# WHAT IS EXPECTED
Please restate, word for word, the lines below that begin at the one with "ou pix. Para" and end at the one with "trocam de lente), filmadoras". Leave out all other lines.

# RECORDS PROVIDED
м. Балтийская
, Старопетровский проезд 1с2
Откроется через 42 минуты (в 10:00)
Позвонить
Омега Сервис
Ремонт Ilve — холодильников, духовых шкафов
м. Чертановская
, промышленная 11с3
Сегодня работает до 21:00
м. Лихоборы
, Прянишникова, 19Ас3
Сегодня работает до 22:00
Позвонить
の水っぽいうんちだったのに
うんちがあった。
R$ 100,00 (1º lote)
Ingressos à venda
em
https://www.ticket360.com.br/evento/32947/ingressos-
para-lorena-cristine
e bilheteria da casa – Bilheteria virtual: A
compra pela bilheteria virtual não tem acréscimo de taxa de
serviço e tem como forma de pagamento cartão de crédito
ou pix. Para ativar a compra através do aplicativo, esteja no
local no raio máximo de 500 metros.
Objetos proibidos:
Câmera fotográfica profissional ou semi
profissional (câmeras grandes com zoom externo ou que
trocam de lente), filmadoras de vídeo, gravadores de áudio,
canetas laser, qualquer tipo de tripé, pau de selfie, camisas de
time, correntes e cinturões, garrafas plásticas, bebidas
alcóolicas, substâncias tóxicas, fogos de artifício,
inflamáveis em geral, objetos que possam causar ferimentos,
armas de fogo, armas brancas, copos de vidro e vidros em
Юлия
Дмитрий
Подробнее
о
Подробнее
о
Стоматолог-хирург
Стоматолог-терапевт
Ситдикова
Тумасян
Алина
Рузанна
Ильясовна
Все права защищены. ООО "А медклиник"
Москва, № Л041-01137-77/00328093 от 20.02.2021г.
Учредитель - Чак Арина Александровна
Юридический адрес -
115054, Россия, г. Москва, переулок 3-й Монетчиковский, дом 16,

# TASK ANSWER
ou pix. Para ativar a compra através do aplicativo, esteja no
local no raio máximo de 500 metros.
Objetos proibidos:
Câmera fotográfica profissional ou semi
profissional (câmeras grandes com zoom externo ou que
trocam de lente), filmadoras de vídeo, gravadores de áudio,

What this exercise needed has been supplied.